Research Talk: Touring Protein Space with Matt

November 17, 2009

10:30a-11:15a

Halligan 127

Speaker: Noah M. Daniels, Tufts University

Abstract

The central dogma of proteomics states that genetic sequence determines protein (amino acid) sequence which in turn determines structure and ultimately biological function. Thus, differences in protein structure lead to differences in function. However, while differences in sequence ultimately lead to differences in structure, they do not do so at a uniform rate. For this reason, it can be useful to understand the evolutionary relationship among proteins, and how they relate in terms of structure.

Since 1995, biologists have organized known proteins into a hierarchy according to the three-dimensional structure they form. Structural Classification of Proteins (SCOP) [Murzin et al. 1995] is one such manually-curated hierarchy. However, advances in bioinformatics have resulted in SCOP being a serious bottleneck; it cannot keep up with the flood of newly solved protein structures. There have been attempts, such as Families of Structurally Similar Proteins (FSSP) [Holm et al. 1992], to automate the structural organization of protein space. However, such attempts have not satisfied biologists.

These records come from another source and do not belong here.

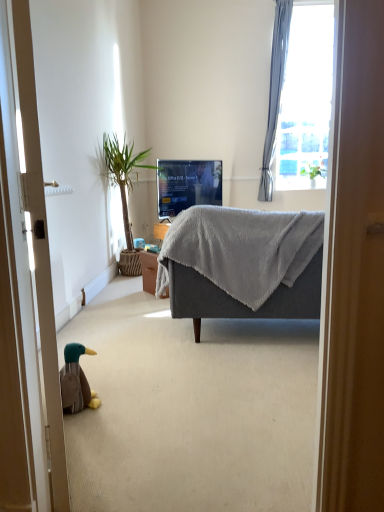 Where is `free space behind wooden door at left`? Image resolution: width=384 pixels, height=512 pixels. free space behind wooden door at left is located at coordinates (123, 395). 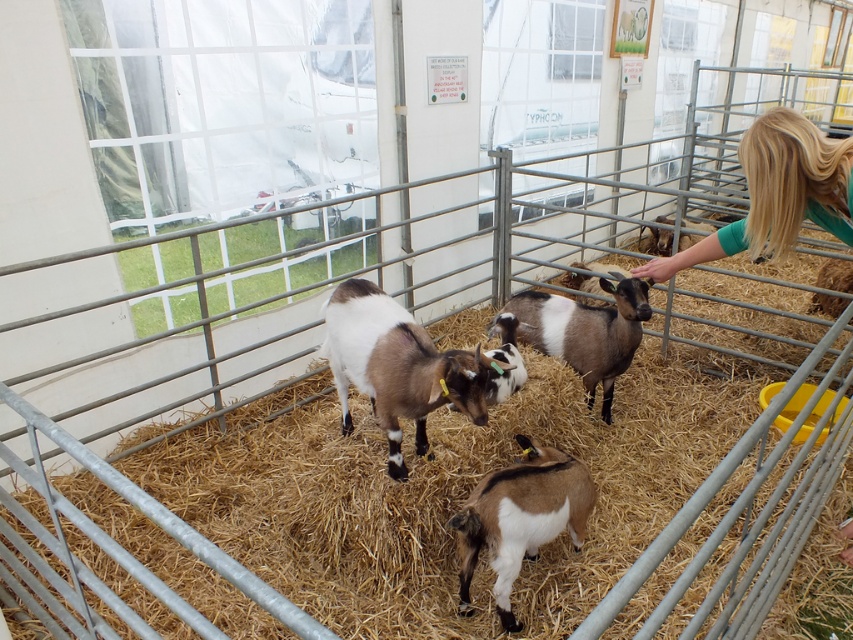 Which of these two, brown fuzzy goat at center or brown speckled fur at center, stands shorter?

With less height is brown fuzzy goat at center.

Find the location of a particular element. The width and height of the screenshot is (853, 640). brown fuzzy goat at center is located at coordinates (520, 516).

Is brown and white fur goat at center thinner than brown speckled fur at center?

Yes.

Can you confirm if brown and white fur goat at center is smaller than brown speckled fur at center?

Yes.

Does point (347, 365) lie behind point (619, 292)?

No, (347, 365) is in front of (619, 292).

The height and width of the screenshot is (640, 853). Find the location of `brown and white fur goat at center`. brown and white fur goat at center is located at coordinates pos(395,365).

Which is more to the right, brown and white fur goat at center or blonde hair at right?

Positioned to the right is blonde hair at right.

Is point (428, 394) farther from camera compared to point (808, 188)?

That is True.

I want to click on brown and white fur goat at center, so click(395, 365). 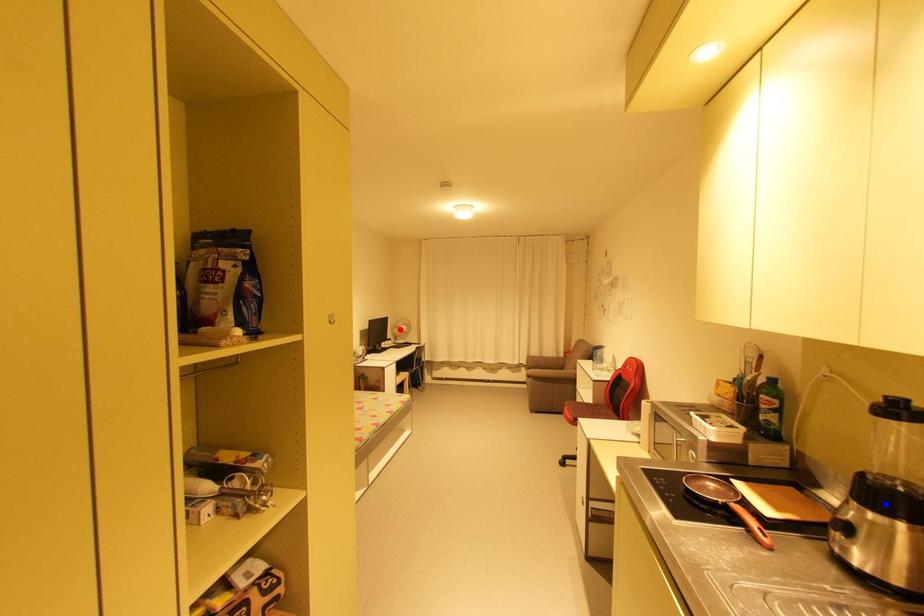 Question: Two points are marked on the image. Which point is closer to the camera?

Choices:
 (A) Blue point is closer.
 (B) Red point is closer.

Answer: (A) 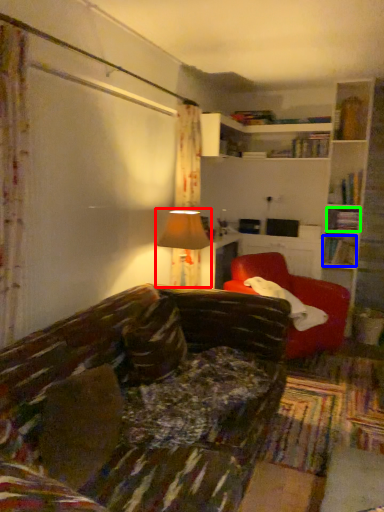 Question: Which is farther away from table lamp (highlighted by a red box)? book (highlighted by a blue box) or book (highlighted by a green box)?

Choices:
 (A) book
 (B) book

Answer: (B) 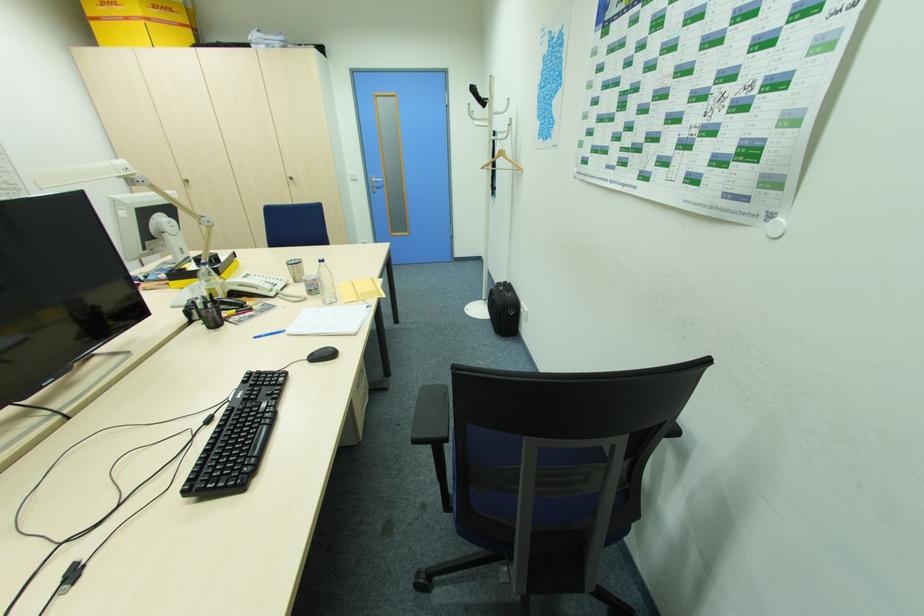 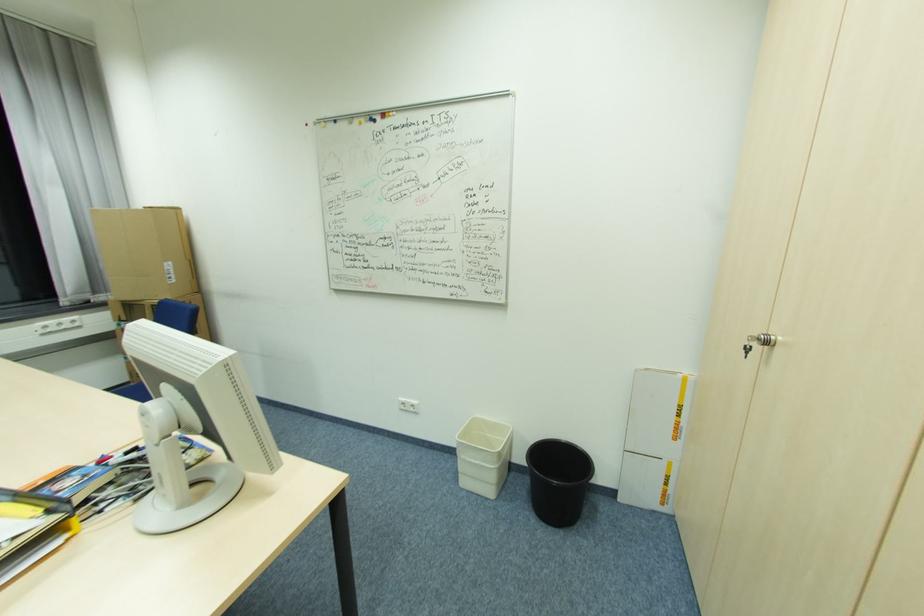 The point at (189,180) is marked in the first image. Where is the corresponding point in the second image?

(772, 344) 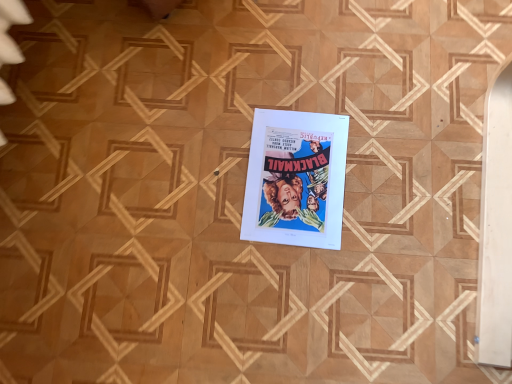 This screenshot has height=384, width=512. What do you see at coordinates (296, 179) in the screenshot?
I see `matte paper poster at center` at bounding box center [296, 179].

What is the approximate width of matte paper poster at center?

matte paper poster at center is 11.89 inches wide.

The height and width of the screenshot is (384, 512). What are the coordinates of `matte paper poster at center` in the screenshot? It's located at (296, 179).

The image size is (512, 384). I want to click on matte paper poster at center, so click(296, 179). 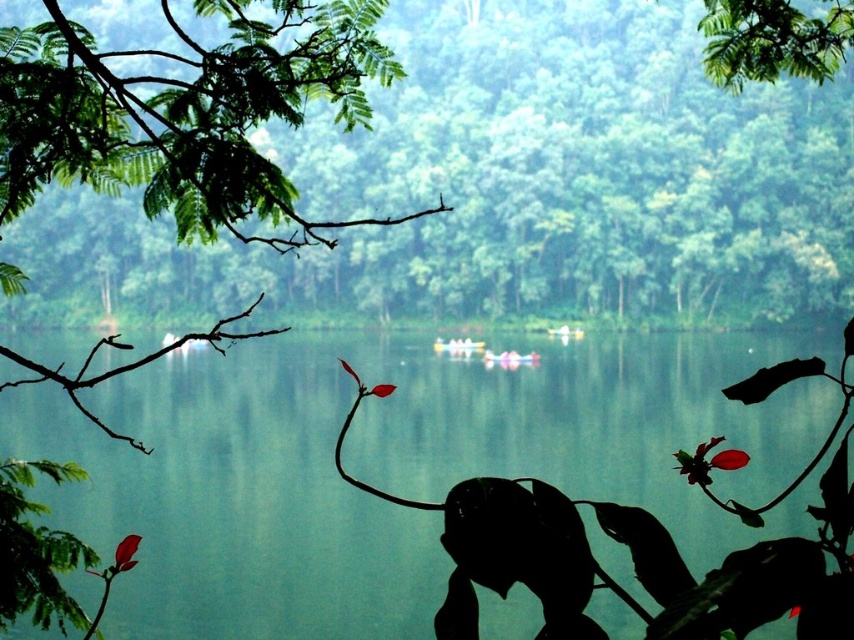 You are standing in the serene natural scene described. You want to reach the green leafy branch at upper left to examine its red flowers. Considering the distance between you and the branch, is it possible to touch it without moving from your current position?

The green leafy branch at upper left is 1.50 meters away from the viewer. Since this distance is within arm reach for most people, you can likely touch the green leafy branch at upper left without moving from your current position.

You are an observer standing on the shore looking at the yellow matte boat at center and the green smooth water at center. Which object is closer to you?

The yellow matte boat at center is closer to you than the green smooth water at center because it is positioned above it.

You are a photographer standing in the foreground of this scene, aiming to capture the yellow matte boat at center in your shot. However, you notice that the green smooth water at center is blocking your view. Can you adjust your position to ensure the boat is fully visible without the water obscuring it?

The green smooth water at center is in front of the yellow matte boat at center, so moving your position to a higher elevation or shifting sideways might allow you to see around or over the water to capture the boat without obstruction.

We believe that advances in structural alignment tools, in particular Multiple Alignment with Translations and Twists (Matt) [Menke et al. 2008], allow us to organize protein space automatically in a manner consistent with SCOP, and thus with the needs of biologists. We present Touring Protein Space with Matt, an automated clustering of solved protein space using the Matt alignment tool and a distance metric derived from training on a subset of SCOP. Our hierarchy of protein structure agrees well with SCOP at the family level (corresponding to a high degree of similarity among structures) and the superfamily level (a lesser degree of similarity). We hope that this automated hierarchy will solve the bottleneck problem of SCOP while providing a useful tool for understanding evolutionarily related protein structures, as well as a benchmark set for improving the quality of sequence alignment tools.